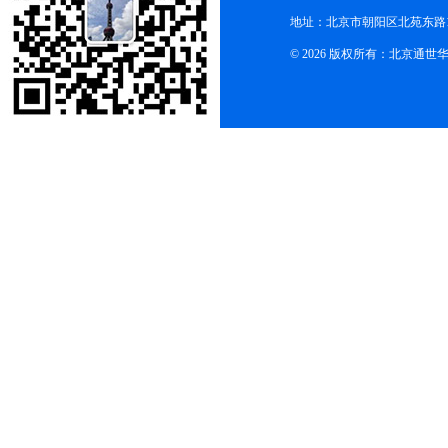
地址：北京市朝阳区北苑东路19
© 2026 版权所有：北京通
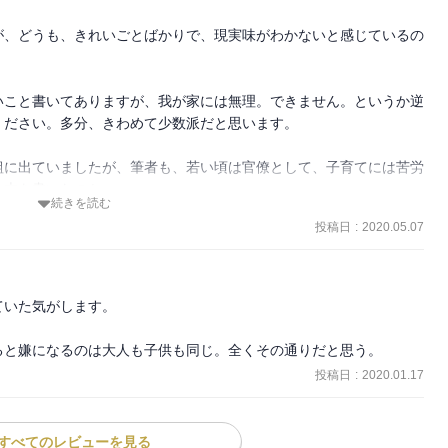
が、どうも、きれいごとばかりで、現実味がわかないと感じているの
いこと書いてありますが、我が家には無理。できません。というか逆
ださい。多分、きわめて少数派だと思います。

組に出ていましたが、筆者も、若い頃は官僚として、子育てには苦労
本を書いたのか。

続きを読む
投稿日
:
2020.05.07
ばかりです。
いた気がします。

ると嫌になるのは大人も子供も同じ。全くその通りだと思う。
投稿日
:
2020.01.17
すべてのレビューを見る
* * * * * * *
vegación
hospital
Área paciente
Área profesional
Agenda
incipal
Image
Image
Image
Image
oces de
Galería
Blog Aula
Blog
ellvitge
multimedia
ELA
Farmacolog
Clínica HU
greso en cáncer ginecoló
* * * * * * *
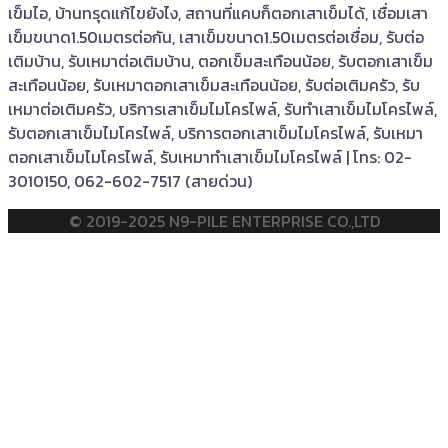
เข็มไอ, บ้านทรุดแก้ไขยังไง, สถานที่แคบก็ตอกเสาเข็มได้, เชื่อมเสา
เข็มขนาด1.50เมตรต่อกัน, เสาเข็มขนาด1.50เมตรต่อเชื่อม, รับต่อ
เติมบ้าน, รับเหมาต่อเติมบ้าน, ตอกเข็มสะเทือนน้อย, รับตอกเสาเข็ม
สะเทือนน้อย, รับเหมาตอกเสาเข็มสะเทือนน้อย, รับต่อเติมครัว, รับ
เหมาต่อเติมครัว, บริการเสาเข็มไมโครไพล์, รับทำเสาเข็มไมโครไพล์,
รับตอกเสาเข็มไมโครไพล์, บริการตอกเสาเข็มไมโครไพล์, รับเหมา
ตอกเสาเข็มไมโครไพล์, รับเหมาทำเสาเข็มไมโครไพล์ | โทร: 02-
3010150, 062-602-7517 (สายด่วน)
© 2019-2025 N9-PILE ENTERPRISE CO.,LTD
* * * * * * *
- **PROBLEM TO SOLVE**
For the entries above, state how many lines contain the word "มสะเท". Provide the number by itself.

- **WRITTEN SOLUTION**
2